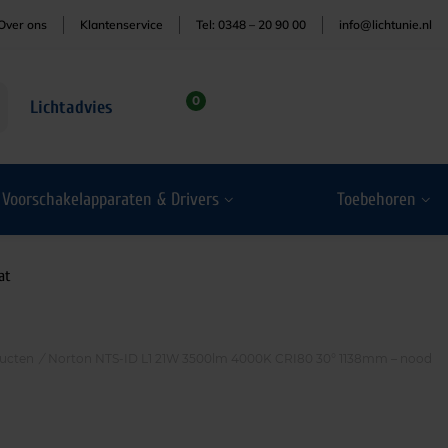
Over ons
Klantenservice
Tel: 0348 – 20 90 00
info@lichtunie.nl
0
Lichtadvies
Voorschakelapparaten & Drivers
Toebehoren
at
ucten
/
Norton NTS-ID L1 21W 3500lm 4000K CRI80 30° 1138mm – nood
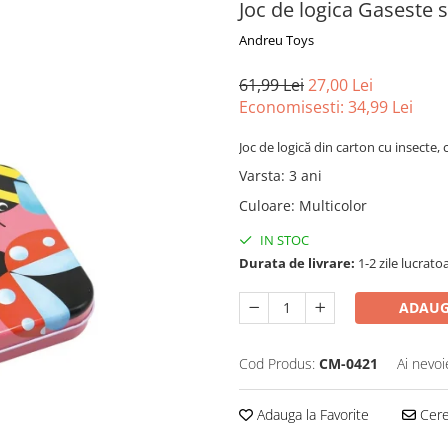
Joc de logica Gaseste s
Andreu Toys
61,99 Lei
27,00 Lei
Economisesti:
34,99
Lei
Joc de logică din carton cu insecte, 
Varsta
:
3 ani
Culoare
:
Multicolor
IN STOC
Durata de livrare:
1-2 zile lucrato
ADAUG
Cod Produs:
CM-0421
Ai nevoi
Adauga la Favorite
Cere 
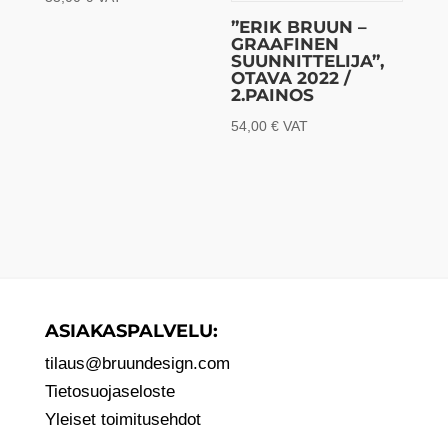
”ERIK BRUUN –
GRAAFINEN
SUUNNITTELIJA”,
OTAVA 2022 /
2.PAINOS
54,00
€
VAT
ASIAKASPALVELU:
tilaus@bruundesign.com
Tietosuojaseloste
Yleiset toimitusehdot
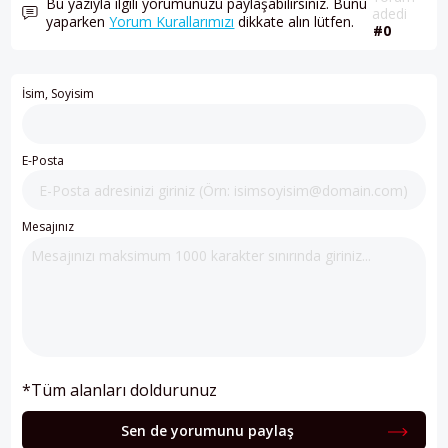
Bu yazıyla ilgili yorumunuzu paylaşabilirsiniz. Bunu
adedi
yaparken
Yorum Kurallarımızı
dikkate alın lütfen.
#0
İsim, Soyisim
E-Posta
Mesajınız
*Tüm alanları doldurunuz
Sen de yorumunu paylaş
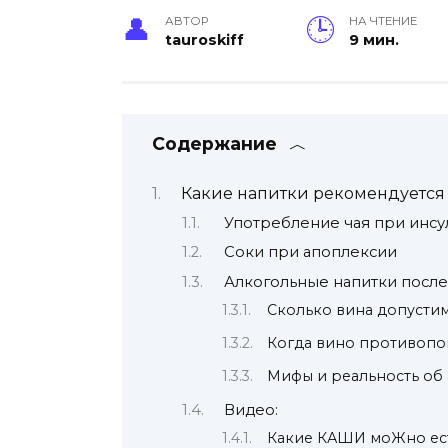
АВТОР
НА ЧТЕНИЕ
tauroskiff
9 мин.
Содержание
Какие напитки рекомендуется 
Употребление чая при инсу
Соки при апоплексии
Алкогольные напитки после
Сколько вина допустим
Когда вино противопо
Мифы и реальность об
Видео:
Какие КАШИ моЖно есть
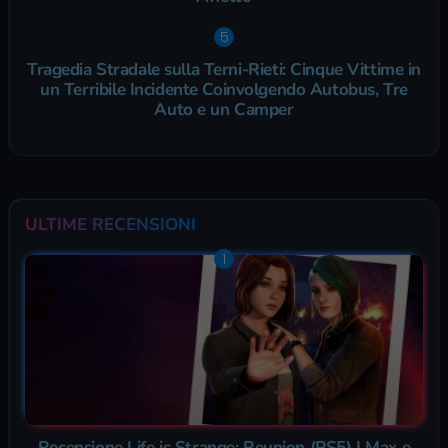
Tragedia Stradale sulla Terni-Rieti: Cinque Vittime in
un Terribile Incidente Coinvolgendo Autobus, Tre
Auto e un Camper
ULTIME RECENSIONI
Recensione Life is Strange: Reunion (PS5) | Max e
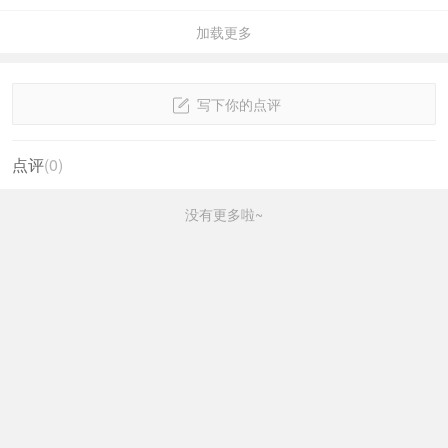
加载更多
写下你的点评
点评
(
0
)
没有更多啦~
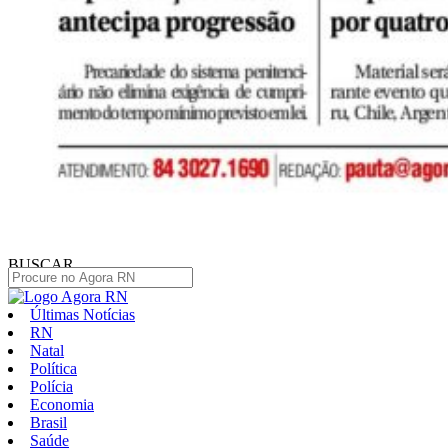
BUSCAR
Últimas Notícias
RN
Natal
Política
Polícia
Economia
Brasil
Saúde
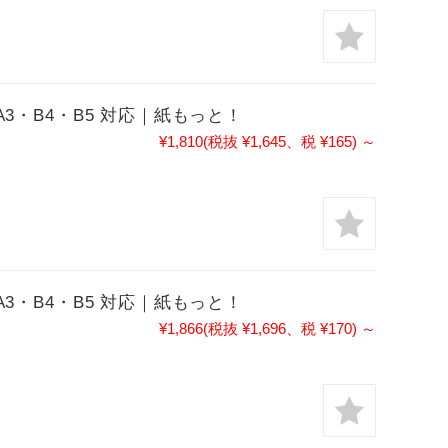
RA3・B4・B5 対応｜紙もっと！
¥1,810
(税抜 ¥1,645、税 ¥165)
～
RA3・B4・B5 対応｜紙もっと！
¥1,866
(税抜 ¥1,696、税 ¥170)
～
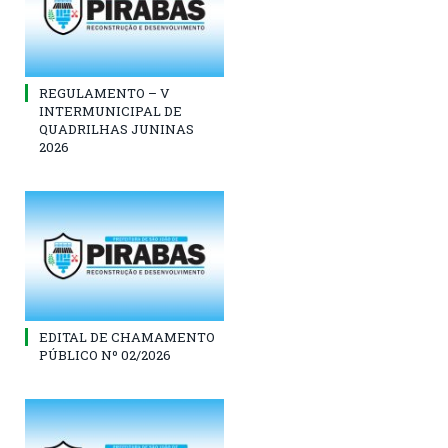
REGULAMENTO – V
INTERMUNICIPAL DE
QUADRILHAS JUNINAS
2026
EDITAL DE CHAMAMENTO
PÚBLICO Nº 02/2026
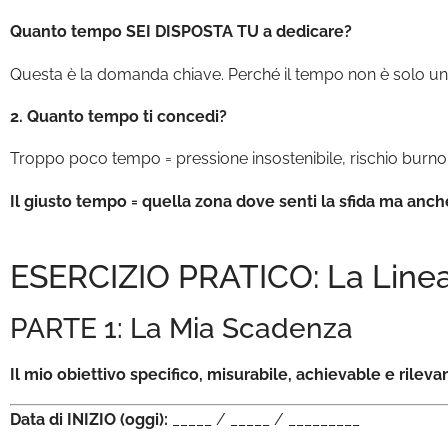
Quanto tempo SEI DISPOSTA TU a dedicare?
Questa è la domanda chiave. Perché il tempo non è solo un
2. Quanto tempo ti concedi?
Troppo poco tempo = pressione insostenibile, rischio burnou
Il giusto tempo = quella zona dove senti la sfida ma anche
ESERCIZIO PRATICO: La Line
PARTE 1: La Mia Scadenza
Il mio obiettivo specifico, misurabile, achievable e rileva
Data di INIZIO (oggi):
_____ / _____ / _________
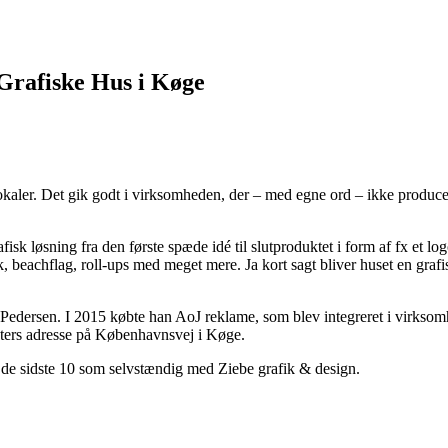
 Grafiske Hus i Køge
lokaler. Det gik godt i virksomheden, der – med egne ord – ikke produce
fisk løsning fra den første spæde idé til slutproduktet i form af fx et 
 beachflag, roll-ups med meget mere. Ja kort sagt bliver huset en grafi
r Pedersen. I 2015 købte han AoJ reklame, som blev integreret i virkso
nters adresse på Københavnsvej i Køge.
, de sidste 10 som selvstændig med Ziebe grafik & design.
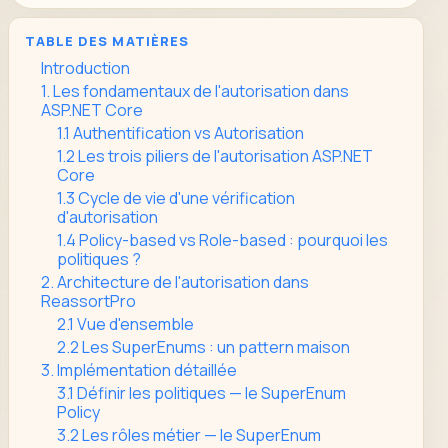
TABLE DES MATIÈRES
Introduction
1. Les fondamentaux de l'autorisation dans
ASP.NET Core
1.1 Authentification vs Autorisation
1.2 Les trois piliers de l'autorisation ASP.NET
Core
1.3 Cycle de vie d'une vérification
d'autorisation
1.4 Policy-based vs Role-based : pourquoi les
politiques ?
2. Architecture de l'autorisation dans
ReassortPro
2.1 Vue d'ensemble
2.2 Les SuperEnums : un pattern maison
3. Implémentation détaillée
3.1 Définir les politiques — le SuperEnum
Policy
3.2 Les rôles métier — le SuperEnum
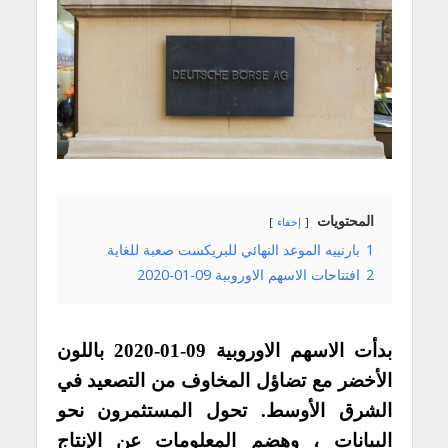
المحتويات
إخفاء
1
بارنييه الموعد النهائي للبريكست صعبة للغاية
2
افتتاحات الاسهم الاوروبية 09-01-2020
بدأت الاسهم الاوروبية 09-01-2020 باللون
الأخضر مع تضاؤل المخاوف من التصعيد في
الشرق الأوسط. تحول المستثمرون نحو
البيانات ، وهضم المعلومات عن الإنتاج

================================

## WHAT IS BEING ASKED
Output, line for line and exactly, the records above from their first line through the one with "Yleiset toimitusehdot", both ends included, but no pictures.

## EXERCISE ANSWER
Over ons
Klantenservice
Tel: 0348 – 20 90 00
info@lichtunie.nl
0
Lichtadvies
Voorschakelapparaten & Drivers
Toebehoren
at
ucten
/
Norton NTS-ID L1 21W 3500lm 4000K CRI80 30° 1138mm – nood
Joc de logica Gaseste s
Andreu Toys
61,99 Lei
27,00 Lei
Economisesti:
34,99
Lei
Joc de logică din carton cu insecte, 
Varsta
:
3 ani
Culoare
:
Multicolor
IN STOC
Durata de livrare:
1-2 zile lucrato
ADAUG
Cod Produs:
CM-0421
Ai nevoi
Adauga la Favorite
Cere 
”ERIK BRUUN –
GRAAFINEN
SUUNNITTELIJA”,
OTAVA 2022 /
2.PAINOS
54,00
€
VAT
ASIAKASPALVELU:
tilaus@bruundesign.com
Tietosuojaseloste
Yleiset toimitusehdot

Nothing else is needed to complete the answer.